:: Material supplied ::
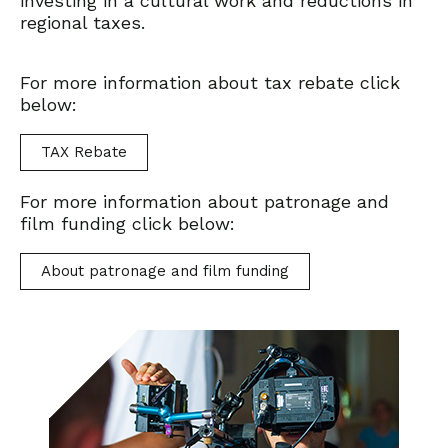
investing in a cultural work and reductions in
regional taxes.
For more information about tax rebate click
below:
TAX Rebate
For more information about patronage and
film funding click below:
About patronage and film funding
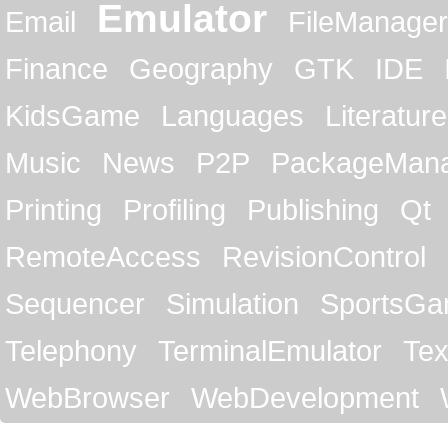
Emulator
Email
FileManager
Finance
Geography
GTK
IDE
KidsGame
Languages
Literature
Music
News
P2P
PackageMan
Printing
Profiling
Publishing
Qt
RemoteAccess
RevisionControl
Sequencer
Simulation
SportsG
Telephony
TerminalEmulator
Tex
WebBrowser
WebDevelopment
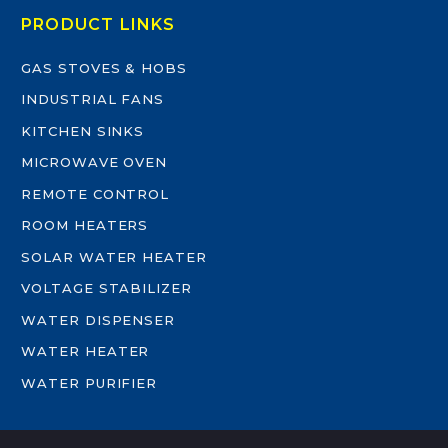
PRODUCT LINKS
GAS STOVES & HOBS
INDUSTRIAL FANS
KITCHEN SINKS
MICROWAVE OVEN
REMOTE CONTROL
ROOM HEATERS
SOLAR WATER HEATER
VOLTAGE STABILIZER
WATER DISPENSER
WATER HEATER
WATER PURIFIER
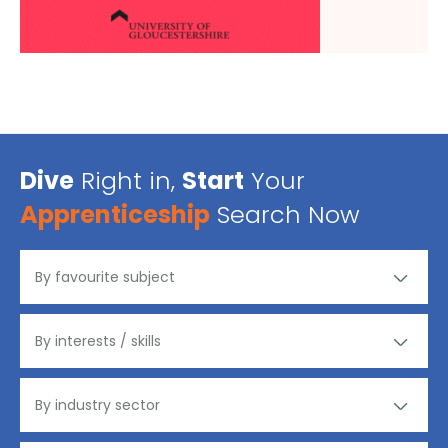
Dive
Right in,
Start
Your
Apprenticeship
Search Now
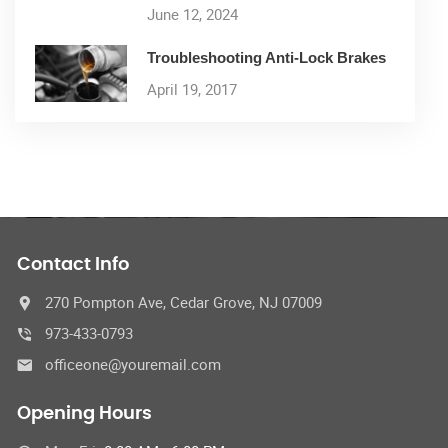
June 12, 2024
Troubleshooting Anti-Lock Brakes
April 19, 2017
Contact Info
270 Pompton Ave, Cedar Grove, NJ 07009
973-433-0793
officeone@youremail.com
Opening Hours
:::
Out of the records, collect only those lines that contain the string "patronage".

- Written answer:
For more information about patronage and
About patronage and film funding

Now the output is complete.